▶ **EXERCISE DATA**:

· · · · · · ·

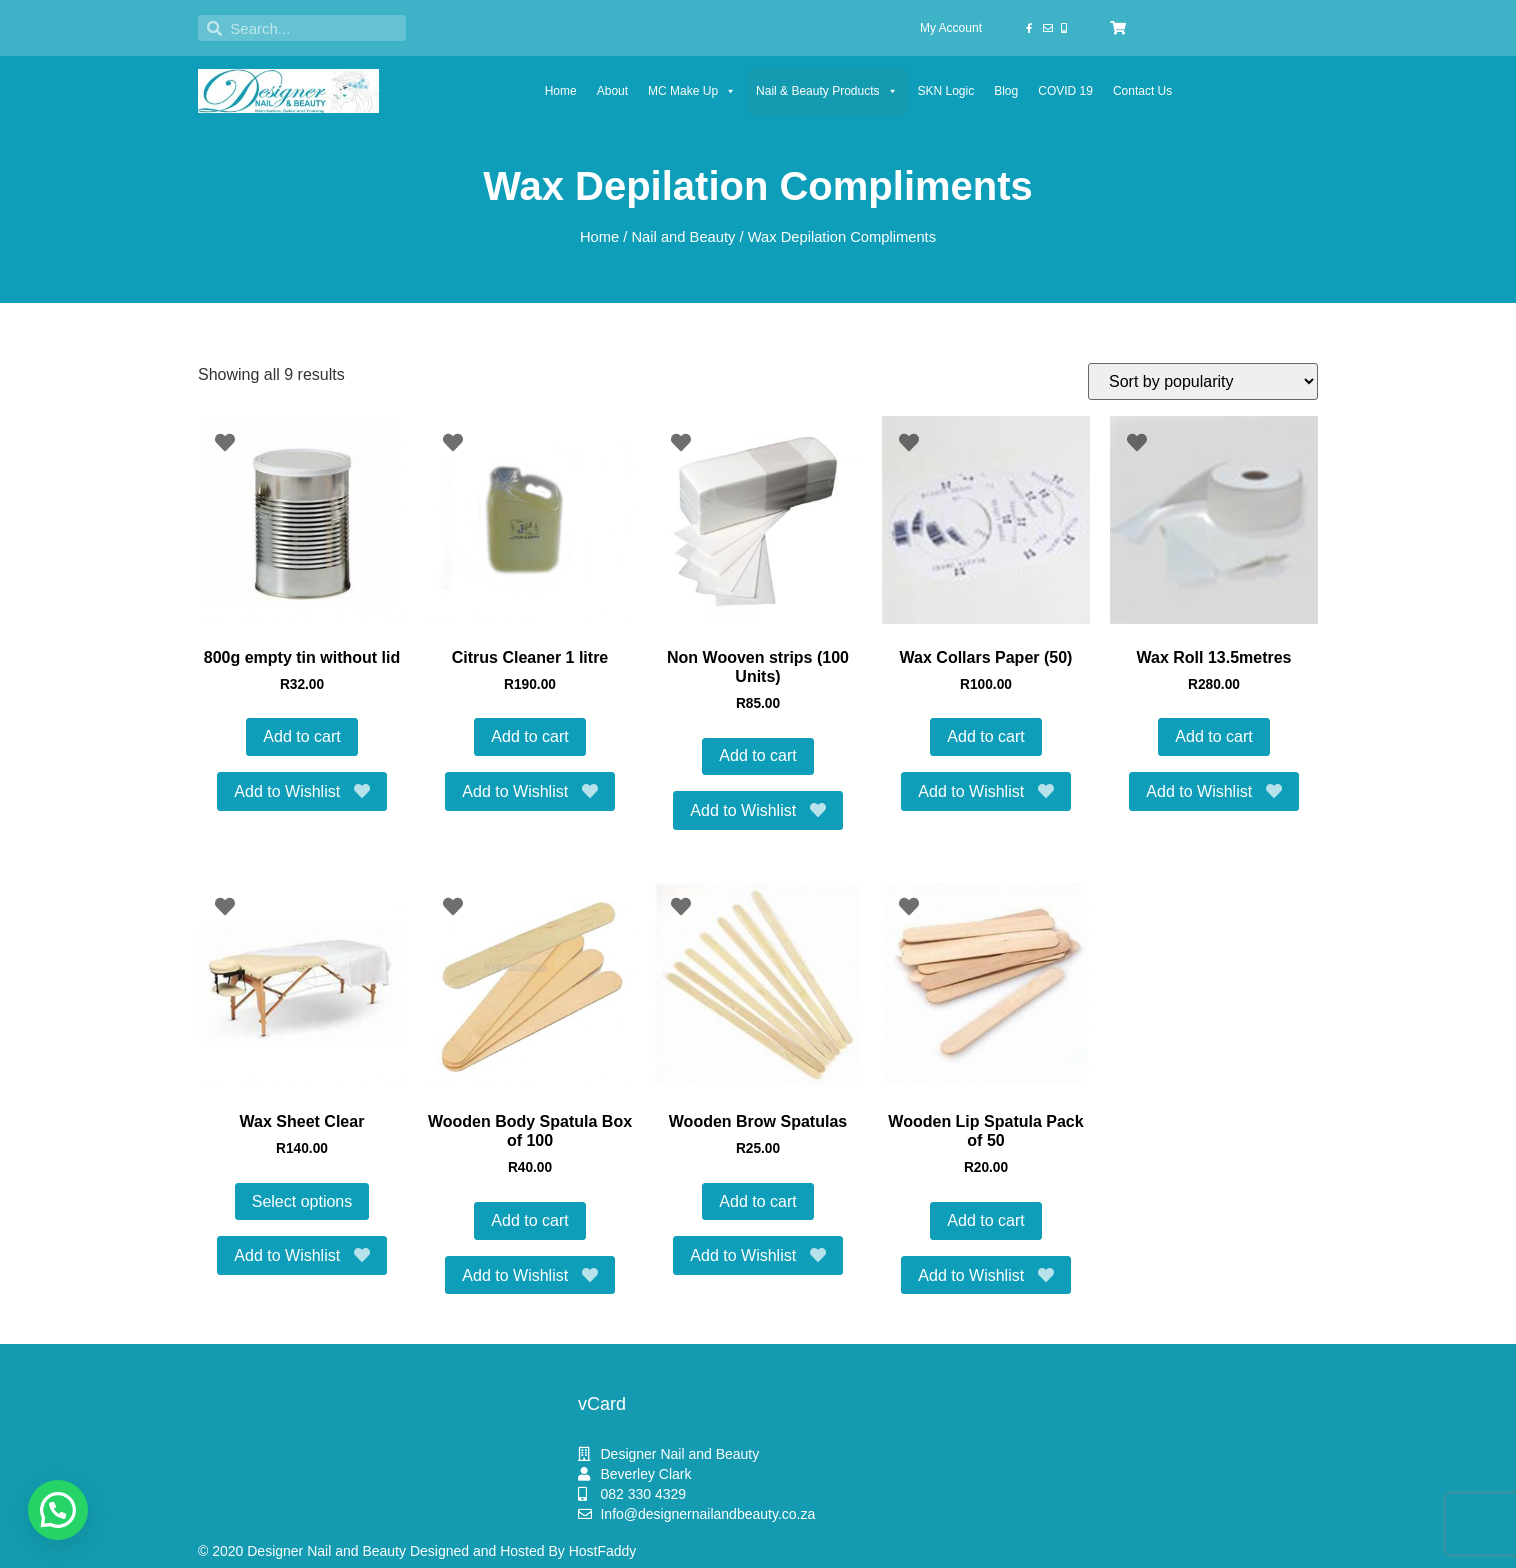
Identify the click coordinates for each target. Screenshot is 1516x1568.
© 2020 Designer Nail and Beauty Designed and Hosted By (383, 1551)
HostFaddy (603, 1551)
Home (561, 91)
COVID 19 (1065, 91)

· · · · · · ·

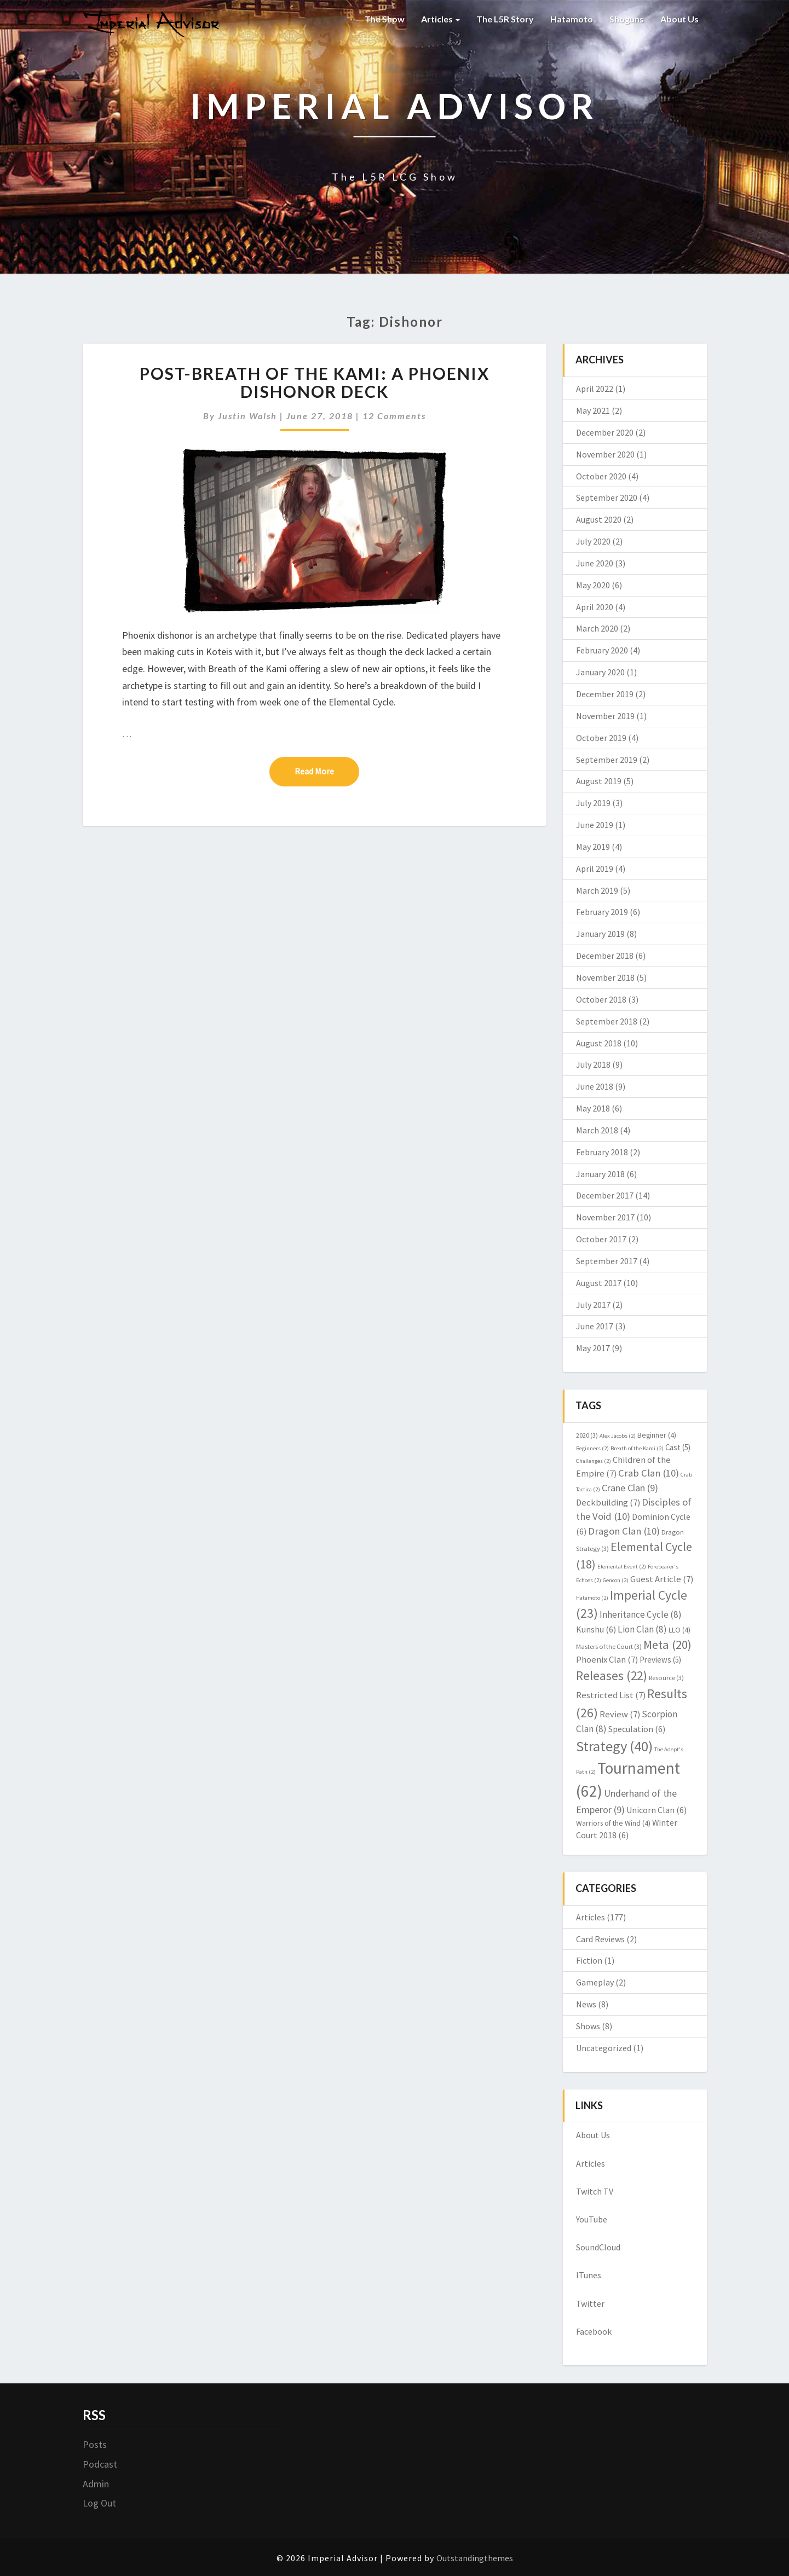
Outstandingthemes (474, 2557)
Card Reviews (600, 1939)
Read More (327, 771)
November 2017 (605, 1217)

· · · · · · ·

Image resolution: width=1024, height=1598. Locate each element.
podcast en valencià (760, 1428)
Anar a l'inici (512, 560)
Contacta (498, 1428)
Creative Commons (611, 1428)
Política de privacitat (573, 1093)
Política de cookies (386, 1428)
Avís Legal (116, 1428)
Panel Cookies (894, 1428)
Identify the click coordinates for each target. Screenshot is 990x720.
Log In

· · · · · · ·

▶ **ABOUT THIS TASK**: Using the data above, state the number of lines that contain the word "Screenshot"; add nothing else.

▶ **ANSWER SPACE**: 2